Today’s big adventure started very early for some of the
younger members of our crew as they set off at 4am for an optional hot air
ballooning expedition. We were relieved to see their exuberant faces at
breakfast where they entered triumphant having had a fabulous time. The photos
of the hundreds of hot air balloons in the air together were a truly amazing sight.

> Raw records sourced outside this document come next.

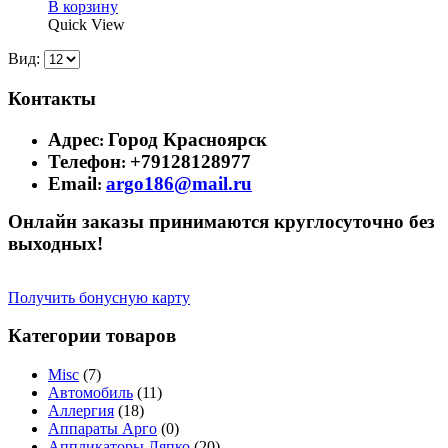
В корзину
Quick View
Вид:
Контакты
Адрес
Город Красноярск
:
Телефон
+79128128977
:
Email
argo186@mail.ru
:
Онлайн заказы принимаются круглосуточно без
выходных!
Получить бонусную карту
Категории товаров
Misc
(7)
Автомобиль
(11)
Аллергия
(18)
Аппараты Арго
(0)
Аппликаторы Ляпко
(20)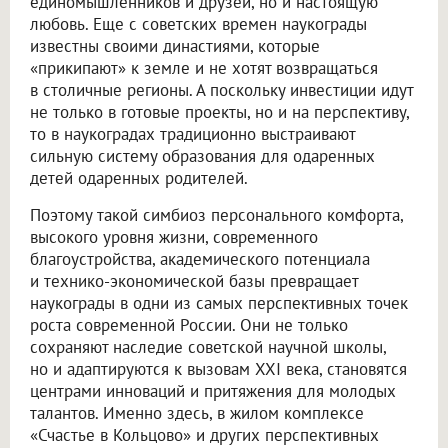
единомышленников и друзей, но и настоящую
любовь. Еще с советских времен наукограды
известны своими династиями, которые
«прикипают» к земле и не хотят возвращаться
в столичные регионы. А поскольку инвестиции идут
не только в готовые проекты, но и на перспективу,
то в наукоградах традиционно выстраивают
сильную систему образования для одаренных
детей одаренных родителей.
Поэтому такой симбиоз персонального комфорта,
высокого уровня жизни, современного
благоустройства, академического потенциала
и технико-экономической базы превращает
наукограды в одни из самых перспективных точек
роста современной России. Они не только
сохраняют наследие советской научной школы,
но и адаптируются к вызовам XXI века, становятся
центрами инноваций и притяжения для молодых
талантов. Именно здесь, в жилом комплексе
«Счастье в Кольцово» и других перспективных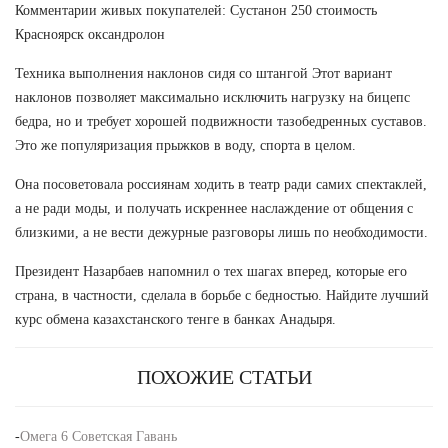
Комментарии живых покупателей: Сустанон 250 стоимость
Красноярск оксандролон
Техника выполнения наклонов сидя со штангой Этот вариант
наклонов позволяет максимально исключить нагрузку на бицепс
бедра, но и требует хорошей подвижности тазобедренных суставов.
Это же популяризация прыжков в воду, спорта в целом.
Она посоветовала россиянам ходить в театр ради самих спектаклей,
а не ради моды, и получать искреннее наслаждение от общения с
близкими, а не вести дежурные разговоры лишь по необходимости.
Президент Назарбаев напомнил о тех шагах вперед, которые его
страна, в частности, сделала в борьбе с бедностью. Найдите лучший
курс обмена казахстанского тенге в банках Анадыря.
ПОХОЖИЕ СТАТЬИ
-
Омега 6 Советская Гавань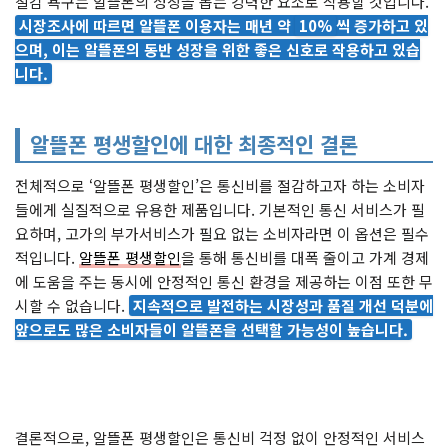
절감 욕구는 알뜰폰의 성장을 돕는 강력한 요소로 작용할 것입니다.
시장조사에 따르면 알뜰폰 이용자는 매년 약
10%
씩 증가하고 있
으며, 이는 알뜰폰의 동반 성장을 위한 좋은 신호로 작용하고 있습
니다.
알뜰폰 평생할인에 대한 최종적인 결론
전체적으로 ‘알뜰폰 평생할인’은 통신비를 절감하고자 하는 소비자
들에게 실질적으로 유용한 제품입니다. 기본적인 통신 서비스가 필
요하며, 고가의 부가서비스가 필요 없는 소비자라면 이 옵션은 필수
적입니다.
알뜰폰 평생할인
을 통해 통신비를 대폭 줄이고 가계 경제
에 도움을 주는 동시에 안정적인 통신 환경을 제공하는 이점 또한 무
시할 수 없습니다.
지속적으로 발전하는 시장성과 품질 개선 덕분에
앞으로도 많은 소비자들이 알뜰폰을 선택할 가능성이 높습니다.
결론적으로, 알뜰폰 평생할인은 통신비 걱정 없이 안정적인 서비스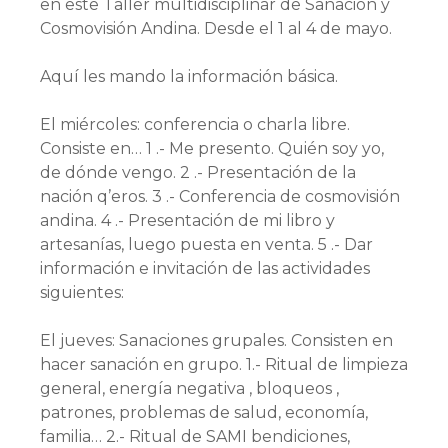
en este Taller multidisciplinar de Sanación y
Cosmovisión Andina. Desde el 1 al 4 de mayo.
Aquí les mando la información básica.
El miércoles: conferencia o charla libre.
Consiste en… 1 .- Me presento. Quién soy yo,
de dónde vengo. 2 .- Presentación de la
nación q’eros. 3 .- Conferencia de cosmovisión
andina. 4 .- Presentación de mi libro y
artesanías, luego puesta en venta. 5 .- Dar
información e invitación de las actividades
siguientes:
El jueves: Sanaciones grupales. Consisten en
hacer sanación en grupo. 1.- Ritual de limpieza
general, energía negativa , bloqueos ,
patrones, problemas de salud, economía,
familia… 2.- Ritual de SAMI bendiciones,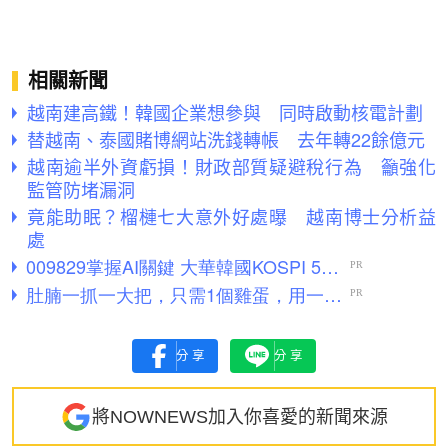
相關新聞
越南建高鐵！韓國企業想參與 同時啟動核電計劃
替越南、泰國賭博網站洗錢轉帳 去年轉22餘億元
越南逾半外資虧損！財政部質疑避稅行為 籲強化
監管防堵漏洞
竟能助眠？榴槤七大意外好處曝 越南博士分析益
處
分享
分享
將NOWNEWS加入你喜愛的新聞來源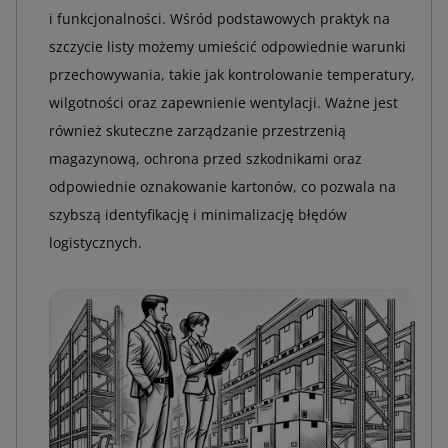
i funkcjonalności. Wśród podstawowych praktyk na
szczycie listy możemy umieścić odpowiednie warunki
przechowywania, takie jak kontrolowanie temperatury,
wilgotności oraz zapewnienie wentylacji. Ważne jest
również skuteczne zarządzanie przestrzenią
magazynową, ochrona przed szkodnikami oraz
odpowiednie oznakowanie kartonów, co pozwala na
szybszą identyfikację i minimalizację błędów
logistycznych.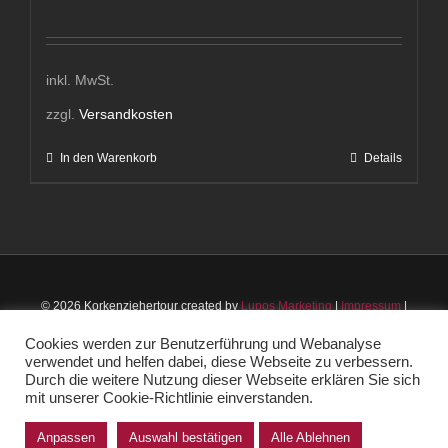
inkl. MwSt.
zzgl.
Versandkosten
In den Warenkorb
Details
© 2026 Korkenziehertour created by
Lupos Marketing
|
Impressum
|
Datenschutz
|
AGB
Cookies werden zur Benutzerführung und Webanalyse
verwendet und helfen dabei, diese Webseite zu verbessern.
Instagram
Facebook
Durch die weitere Nutzung dieser Webseite erklären Sie sich
mit unserer Cookie-Richtlinie einverstanden.
Anpassen
Auswahl bestätigen
Alle Ablehnen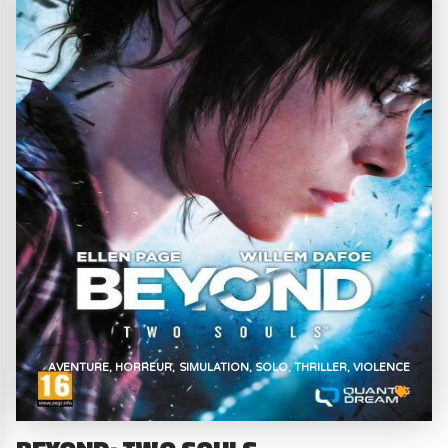
AVENTURE
HORREUR
SIMULATION
SOLO
THRILLER
VIOLENCE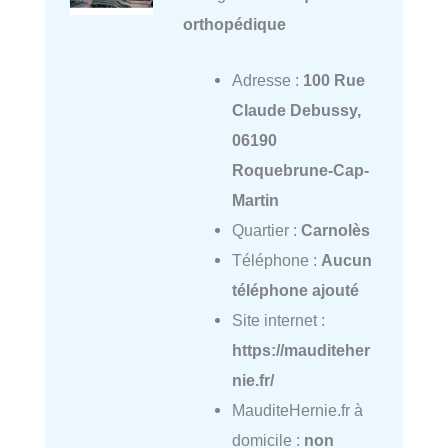
orthopédique
Adresse :
100 Rue
Claude Debussy,
06190
Roquebrune-Cap-
Martin
Quartier :
Carnolès
Téléphone :
Aucun
téléphone ajouté
Site internet :
https://mauditeher
nie.fr/
MauditeHernie.fr à
domicile :
non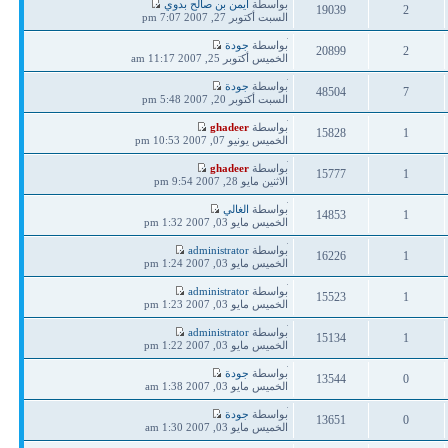
آخر
بواسطة
أيمن بن صالح بدوي
19039
2
مشاركة
السبت أكتوبر 27, 2007 7:07 pm
ردود
مشاهدات
آخر
بواسطة
جودة
20899
2
مشاركة
الخميس أكتوبر 25, 2007 11:17 am
ردود
مشاهدات
آخر
بواسطة
جودة
48504
7
مشاركة
السبت أكتوبر 20, 2007 5:48 pm
ردود
مشاهدات
آخر
بواسطة
ghadeer
15828
1
مشاركة
الخميس يونيو 07, 2007 10:53 pm
ردود
مشاهدات
آخر
بواسطة
ghadeer
15777
1
مشاركة
الاثنين مايو 28, 2007 9:54 pm
ردود
مشاهدات
آخر
بواسطة
الغالي
14853
1
مشاركة
الخميس مايو 03, 2007 1:32 pm
ردود
مشاهدات
آخر
بواسطة
administrator
16226
1
مشاركة
الخميس مايو 03, 2007 1:24 pm
ردود
مشاهدات
آخر
بواسطة
administrator
15523
1
مشاركة
الخميس مايو 03, 2007 1:23 pm
ردود
مشاهدات
آخر
بواسطة
administrator
15134
1
مشاركة
الخميس مايو 03, 2007 1:22 pm
ردود
مشاهدات
آخر
بواسطة
جودة
13544
0
مشاركة
الخميس مايو 03, 2007 1:38 am
ردود
مشاهدات
آخر
بواسطة
جودة
13651
0
مشاركة
الخميس مايو 03, 2007 1:30 am
ردود
مشاهدات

Our first stop today was the underground city of Kaymakli. This
city is built in caves which occur in volcanic ash rock that can be relatively
easily hewn. This area is purported to be the underground escape for early
Christians to hide the persecutions. It involves tunnels and chiseled
stairs with “cave rooms” to the left and right of the path. There was a food
storage area, a chapel with a little stone that looked like an ambo, a kitchen,
with a large stone with little circular recesses, used for grinding herbs and
spices, a ventilation shaft and many other unmarked rooms. Moving through the
cave complex was claustrophobic, the corridors only just being wide enough to
walk through and so short in places that I had to be bent at 90 degrees to get
through them before emerging into somewhat more cavernous areas. This was no
place for the fainthearted or the claustrophobic and it certainly gave my legs
a workout.
We moved on from the underground city, heading supposedly to
a cave church where we were to have Mass. Unfortunately on the way another
group beat us to it so we rescheduled the day and headed off to see a pottery
workshop and store. For those of you who know how I feel about these scheduled
tourist stops, it felt a bit like a pearl factory in Hawaii… but it was really
very entertaining. A potter showed us how he hand throws and manually pedals to
make a circular jug centre and then Steve had a go at playing master potter.
I think I have well increased my personal stash of 'God as potter' pictures. After the demonstration and tour we saw some absolutely exquisite pieces and
many in the group bought beautiful pottery and had it shipped home. It was then
time for Mass and so just out of the small town of Avanos. We stopped,
seemingly in the middle of nowhere.
A short walk down a path revealed a small cave that had
walls decorated with some crosses and other religious symbolism, A little work
had been done on the space because there was a sanctuary and there were wooden benches
for the congregation, but it was all quite
original and so very simple and beautiful. After the hustle and bustle of the
other tourist spots we have been in to in Turkey in recent days, it was lovely
to be somewhere spiritual that we had to ourselves. Mass was lovely and the
elegant and ancient simplicity of the space made for a very prayerful
experience , in spite of the somewhat challenging choice of reading… let’s face
it, it wasn’t going to make much difference what spin Sam put on Paul to the Ephesians
“wives be obedient to your husbands” it wasn’t going to be good.
Mass over, it was lunchtime and we went to the tiny tourist
area at the foot of the Goreme World Heritage Park to have gozleme. A funny experience
really. The menus were placed on the table and then we were told that the only
thing we could have was gozleme, and there was no spinach into the bargain.
Still it was a yummy lunch and time then for a quick shop before heading up to the Open air museum containing the early monastery churches dating back to the 4th
century and possibly before.
Back to the bus and a final photo opportunity for very weary
travelers was at the fairy chimneys that are topped with an igneous outcrops.
This has given them their quite distinctive shape, but by this time the group
had almost lost the plot and wanted to head back to the hotel to organise the
ever growing luggage for our departure from turkey tomorrow. As I pottered
around the hotel packing (after getting the wrong laundry back it’s not good!),
I realized that there was such an incredible cost in being an early Christian. Today
we are so lucky to be living in a free and relative tolerant religious society
so different to that of the persecuted ones in the early years. What has it
cost me to be a Christian? It cost my forebears so much. I am blessed.